It’s a photo that has been seen around the world and has brought attention to an area of B.C. noted for both its unparalleled marine and land wildlife.
Taken by noted photographer/conservationist Ian McAllister, the photo shows a black bear and its white-coated ursine brother, the Kermode, in the region known as the Great Bear Rainforest.
It’s an area that McAllister knows well.
He has not only toted his camera through hectares of the temperate rainforest, known for its 1,000-year-old western red cedars and 90 metre-tall Sitka spruce, but he also lives on a small island off the Central Coast in a region he says is “dominated by the ocean.”
“People see the imagery and they want to learn about the place and want to visit there,” said McAllister, who is currently on tour to launch his new book of photography, Great Bear Wild: Dispatches from a Northern Rainforest, and stops in at Okanagan College’s Vernon campus Monday for a presentation.
“It’s such as privilege to work in a place of such beauty with the wildlife and landscape.”
McAllister actually lived in Vernon as a child, and left the grasslands and cemented corridor of what is now the Okanagan for the greener and more lush pastures of Vancouver Island and later the Central Coast in 1990.
He now lives on Denny Island with his wife Karen, also a conservationist, and two children, ages eight and 11.
“There is no road through the Great Bear Rainforest. There are no roads to our house on the island. We travel by boat,” he said.
There are approximately 70 year-round residents on Denny Island, and the children living there, including McAllister’s, attend a one-room classroom.
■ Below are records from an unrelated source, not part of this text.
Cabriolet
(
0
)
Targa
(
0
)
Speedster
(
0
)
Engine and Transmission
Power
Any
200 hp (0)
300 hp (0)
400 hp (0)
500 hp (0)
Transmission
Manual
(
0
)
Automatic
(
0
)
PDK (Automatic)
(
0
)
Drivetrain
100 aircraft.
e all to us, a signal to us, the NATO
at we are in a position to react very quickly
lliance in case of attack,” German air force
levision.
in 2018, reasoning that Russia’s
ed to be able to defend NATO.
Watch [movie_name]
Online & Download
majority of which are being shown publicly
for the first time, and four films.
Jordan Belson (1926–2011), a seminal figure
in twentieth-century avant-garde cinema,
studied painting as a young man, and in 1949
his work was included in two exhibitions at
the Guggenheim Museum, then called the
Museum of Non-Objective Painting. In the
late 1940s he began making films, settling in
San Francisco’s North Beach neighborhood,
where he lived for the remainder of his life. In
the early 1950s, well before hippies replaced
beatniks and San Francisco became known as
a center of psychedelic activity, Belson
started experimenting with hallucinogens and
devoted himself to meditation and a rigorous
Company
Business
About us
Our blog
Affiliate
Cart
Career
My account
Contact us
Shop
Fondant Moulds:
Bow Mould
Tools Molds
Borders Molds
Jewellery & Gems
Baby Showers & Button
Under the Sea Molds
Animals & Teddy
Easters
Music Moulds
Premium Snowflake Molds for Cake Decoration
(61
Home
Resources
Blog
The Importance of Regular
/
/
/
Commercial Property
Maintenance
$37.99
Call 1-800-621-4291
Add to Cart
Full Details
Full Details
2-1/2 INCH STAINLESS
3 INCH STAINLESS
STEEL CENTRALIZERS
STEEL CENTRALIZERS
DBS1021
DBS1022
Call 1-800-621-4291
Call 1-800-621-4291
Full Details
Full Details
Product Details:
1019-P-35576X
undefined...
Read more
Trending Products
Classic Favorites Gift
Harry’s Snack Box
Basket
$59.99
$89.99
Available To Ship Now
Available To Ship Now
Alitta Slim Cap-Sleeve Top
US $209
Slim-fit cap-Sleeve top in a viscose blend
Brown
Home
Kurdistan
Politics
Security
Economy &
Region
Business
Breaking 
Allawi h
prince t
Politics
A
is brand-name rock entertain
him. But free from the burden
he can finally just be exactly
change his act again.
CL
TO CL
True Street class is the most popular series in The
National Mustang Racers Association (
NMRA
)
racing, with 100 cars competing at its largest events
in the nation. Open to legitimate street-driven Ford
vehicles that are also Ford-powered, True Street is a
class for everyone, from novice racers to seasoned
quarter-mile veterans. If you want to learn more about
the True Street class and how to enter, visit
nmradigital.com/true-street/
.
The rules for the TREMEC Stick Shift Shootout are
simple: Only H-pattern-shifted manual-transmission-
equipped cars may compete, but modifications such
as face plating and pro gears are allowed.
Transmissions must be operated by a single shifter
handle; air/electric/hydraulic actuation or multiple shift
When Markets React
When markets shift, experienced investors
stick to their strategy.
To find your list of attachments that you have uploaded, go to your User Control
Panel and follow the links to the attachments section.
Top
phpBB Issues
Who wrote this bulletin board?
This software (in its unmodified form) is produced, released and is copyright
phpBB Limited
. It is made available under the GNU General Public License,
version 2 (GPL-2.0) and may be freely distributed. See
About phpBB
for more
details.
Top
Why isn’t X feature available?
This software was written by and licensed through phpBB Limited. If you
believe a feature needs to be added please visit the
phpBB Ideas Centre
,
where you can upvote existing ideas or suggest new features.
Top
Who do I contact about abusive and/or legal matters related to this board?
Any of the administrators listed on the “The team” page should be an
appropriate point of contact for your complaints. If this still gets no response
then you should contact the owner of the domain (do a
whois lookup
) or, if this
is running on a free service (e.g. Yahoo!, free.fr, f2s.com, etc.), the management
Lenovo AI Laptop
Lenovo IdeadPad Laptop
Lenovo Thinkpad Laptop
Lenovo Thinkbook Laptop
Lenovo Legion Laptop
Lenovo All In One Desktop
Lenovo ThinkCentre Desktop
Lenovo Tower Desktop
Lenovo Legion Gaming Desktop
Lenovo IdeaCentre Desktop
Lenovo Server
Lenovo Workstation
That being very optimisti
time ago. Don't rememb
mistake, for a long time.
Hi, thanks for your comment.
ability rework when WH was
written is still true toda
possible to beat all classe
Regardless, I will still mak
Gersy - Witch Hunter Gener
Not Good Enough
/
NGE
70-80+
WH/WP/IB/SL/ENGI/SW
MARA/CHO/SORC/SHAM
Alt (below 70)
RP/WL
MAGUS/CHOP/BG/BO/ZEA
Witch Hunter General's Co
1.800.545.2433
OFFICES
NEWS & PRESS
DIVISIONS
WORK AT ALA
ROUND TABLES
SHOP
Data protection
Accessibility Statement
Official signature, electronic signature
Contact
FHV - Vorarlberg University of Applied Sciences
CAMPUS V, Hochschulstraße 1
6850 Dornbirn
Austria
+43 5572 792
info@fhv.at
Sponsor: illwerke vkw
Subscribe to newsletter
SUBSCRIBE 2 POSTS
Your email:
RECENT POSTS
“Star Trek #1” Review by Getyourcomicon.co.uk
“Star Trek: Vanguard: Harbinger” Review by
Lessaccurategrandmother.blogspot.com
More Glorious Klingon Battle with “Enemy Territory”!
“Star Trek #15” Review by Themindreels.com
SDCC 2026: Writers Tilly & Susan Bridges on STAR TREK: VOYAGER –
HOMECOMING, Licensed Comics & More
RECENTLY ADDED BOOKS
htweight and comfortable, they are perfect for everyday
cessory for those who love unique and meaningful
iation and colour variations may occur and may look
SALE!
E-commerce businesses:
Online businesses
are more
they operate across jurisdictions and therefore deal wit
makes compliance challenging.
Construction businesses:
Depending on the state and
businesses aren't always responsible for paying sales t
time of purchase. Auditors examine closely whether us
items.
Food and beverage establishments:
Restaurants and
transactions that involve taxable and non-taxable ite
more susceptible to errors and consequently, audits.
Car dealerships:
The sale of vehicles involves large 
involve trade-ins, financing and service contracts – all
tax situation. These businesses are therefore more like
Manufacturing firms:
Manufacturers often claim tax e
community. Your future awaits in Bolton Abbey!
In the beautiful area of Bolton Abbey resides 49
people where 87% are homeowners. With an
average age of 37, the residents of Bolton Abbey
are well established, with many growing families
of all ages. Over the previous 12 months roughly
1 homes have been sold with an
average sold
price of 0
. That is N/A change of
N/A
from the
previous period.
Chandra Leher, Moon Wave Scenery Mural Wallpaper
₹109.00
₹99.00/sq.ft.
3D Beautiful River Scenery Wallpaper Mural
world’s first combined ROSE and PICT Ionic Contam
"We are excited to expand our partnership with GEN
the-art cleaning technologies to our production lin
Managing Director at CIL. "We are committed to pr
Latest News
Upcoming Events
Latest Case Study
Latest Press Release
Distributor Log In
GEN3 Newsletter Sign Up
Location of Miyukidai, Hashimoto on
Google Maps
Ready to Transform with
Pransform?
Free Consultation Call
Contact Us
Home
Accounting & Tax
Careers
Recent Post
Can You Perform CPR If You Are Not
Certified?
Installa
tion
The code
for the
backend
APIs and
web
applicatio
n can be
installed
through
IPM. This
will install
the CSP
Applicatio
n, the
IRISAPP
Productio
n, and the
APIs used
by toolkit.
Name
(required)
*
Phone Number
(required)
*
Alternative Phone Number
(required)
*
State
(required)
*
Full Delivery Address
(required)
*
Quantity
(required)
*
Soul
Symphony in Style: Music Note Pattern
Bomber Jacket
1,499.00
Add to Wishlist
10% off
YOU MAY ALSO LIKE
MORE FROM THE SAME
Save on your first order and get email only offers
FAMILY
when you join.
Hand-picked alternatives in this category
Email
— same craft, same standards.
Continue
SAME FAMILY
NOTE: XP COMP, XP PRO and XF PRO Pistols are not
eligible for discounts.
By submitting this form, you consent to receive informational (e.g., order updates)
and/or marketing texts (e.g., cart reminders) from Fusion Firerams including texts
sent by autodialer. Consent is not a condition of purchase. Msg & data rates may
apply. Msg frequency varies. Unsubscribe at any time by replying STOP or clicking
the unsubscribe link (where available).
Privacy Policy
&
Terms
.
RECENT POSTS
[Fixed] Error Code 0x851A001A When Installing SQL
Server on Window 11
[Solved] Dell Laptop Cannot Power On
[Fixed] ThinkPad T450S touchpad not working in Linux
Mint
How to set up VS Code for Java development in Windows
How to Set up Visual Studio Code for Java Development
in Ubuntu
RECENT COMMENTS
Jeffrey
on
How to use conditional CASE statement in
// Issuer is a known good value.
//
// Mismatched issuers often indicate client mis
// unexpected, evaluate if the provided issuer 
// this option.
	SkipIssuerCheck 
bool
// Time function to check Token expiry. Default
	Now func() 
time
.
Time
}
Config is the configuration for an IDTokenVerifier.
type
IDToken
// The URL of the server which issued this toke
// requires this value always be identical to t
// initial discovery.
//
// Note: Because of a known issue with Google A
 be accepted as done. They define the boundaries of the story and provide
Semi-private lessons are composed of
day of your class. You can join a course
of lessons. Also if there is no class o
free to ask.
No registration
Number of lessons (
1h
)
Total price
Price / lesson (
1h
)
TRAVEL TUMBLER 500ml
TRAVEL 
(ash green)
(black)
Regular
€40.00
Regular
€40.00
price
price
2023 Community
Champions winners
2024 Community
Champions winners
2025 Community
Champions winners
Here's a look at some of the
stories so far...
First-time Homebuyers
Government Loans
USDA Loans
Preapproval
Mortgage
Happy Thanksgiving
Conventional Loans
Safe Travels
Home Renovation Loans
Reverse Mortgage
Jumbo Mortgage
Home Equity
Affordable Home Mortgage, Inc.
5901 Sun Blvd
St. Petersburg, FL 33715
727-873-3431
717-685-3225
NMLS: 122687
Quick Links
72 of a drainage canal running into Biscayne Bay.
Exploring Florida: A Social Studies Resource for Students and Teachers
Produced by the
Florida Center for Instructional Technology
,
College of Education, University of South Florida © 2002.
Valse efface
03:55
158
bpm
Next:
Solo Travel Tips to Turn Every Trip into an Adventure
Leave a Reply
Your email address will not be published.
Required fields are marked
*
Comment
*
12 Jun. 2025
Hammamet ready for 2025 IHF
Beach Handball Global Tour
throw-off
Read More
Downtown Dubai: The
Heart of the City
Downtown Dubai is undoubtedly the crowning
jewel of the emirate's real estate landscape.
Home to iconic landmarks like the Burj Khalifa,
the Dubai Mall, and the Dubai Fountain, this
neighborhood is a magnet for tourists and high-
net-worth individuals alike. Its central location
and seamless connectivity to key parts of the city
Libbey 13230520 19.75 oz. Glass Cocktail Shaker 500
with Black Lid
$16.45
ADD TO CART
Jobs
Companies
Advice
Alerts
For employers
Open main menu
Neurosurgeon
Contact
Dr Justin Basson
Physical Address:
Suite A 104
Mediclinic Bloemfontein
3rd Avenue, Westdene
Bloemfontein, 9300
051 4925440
“My kids grew up in the Great Bear Rainforest. It’s all they know. We are right close to the Inside Passage, so in the summertime we have more people coming up to visit the area. Once fall comes around though, it’s a lot quieter,” he said.
The area is also dominated by extreme weather, so if a storm hits, shutting down the ferries and planes, things can get a little isolated.
McAllister wouldn’t have it any other way.
A co-founder and current director of aptly named organization Pacific Wild, McAllister is like The Lorax, in that he speaks for not only the trees, but for every living thing that calls the Great Bear Rainforest and the coastal region home.
He is the author of The Great Bear Rainforest, winner of the B.C. Bookseller’s Choice Award, and his images have appeared in publications around the world. He has been honoured by The Globe and Mail as one of 133 highly accomplished Canadians, and he and Karen were named by Time Magazine as “Leaders of the 21st Century” for their efforts to protect B.C.’s rainforest.
McAllister is also a member of the International League of Conservation Photographers and has won the North America Nature Photography Association’s Vision Award and the Rainforest Action Network’s Rainforest Hero Award.
McAllister’s intention with his latest book is to document not only the species and landscape of the region he calls home, but to show what the threats from increased energy production entail.
He is especially concerned about the marine ecology that he says is threatened by humans and their incessant need for oil.
Recent news of the Russian tanker, carrying 400 tons of bunker oil and 50 tons of diesel fuel, which went adrift for three days off the B.C. coast, is just one indication of future catastrophes, he says.
“The work we do is one way to symbolize more than the rainforest, but Canada’s decision whether to protect or impact the planet and specifically this region,” said McAllister.
Present when the joint review panel for the proposed Enbridge Northern Gateway pipeline recommended that the federal government approve the project, McAllister, says the time is now to make that decision.
“It’s all about the jobs and the economy, but what’s at stake on the coast is the large functional ecosystems, the wildlife and wilderness, and sustaining First Nation communities,” he said.
McAllister says the return of marine mammals such as the humpback whale as well as increased populations of Pacific white-sided dolphins and sea otters to the region will be impacted by more oil tankers navigating the waters.
“It’s like the ocean is telling us not to give up. There’s an abundance of these mammals from over a decade ago. It was rare to see a humpback whale in these waters and now you see the blowholes. These are acoustically reliant animals that will be completely affected by more tanker traffic,” he said.
And as the saying goes, a picture says a thousand words when it comes to showing just what will be affected.
“The more I get involved in my film work and photography, the more immersed I become. It’s more of a heavy responsibility to show what’s truly at stake by illustrating and describing the relationship between the rainforest and the ocean… And there is a lot of work still to do.”
Part of the Science in Society Speaker Series (a joint project by Okanagan College and the Okanagan Science Centre), McAllister will give his multimedia presentation entitled The Great Bear Wild: Why Should We Care About Its Protection? in the lecture theatre at Okanagan College’s Vernon campus Monday at 7:30 p.m.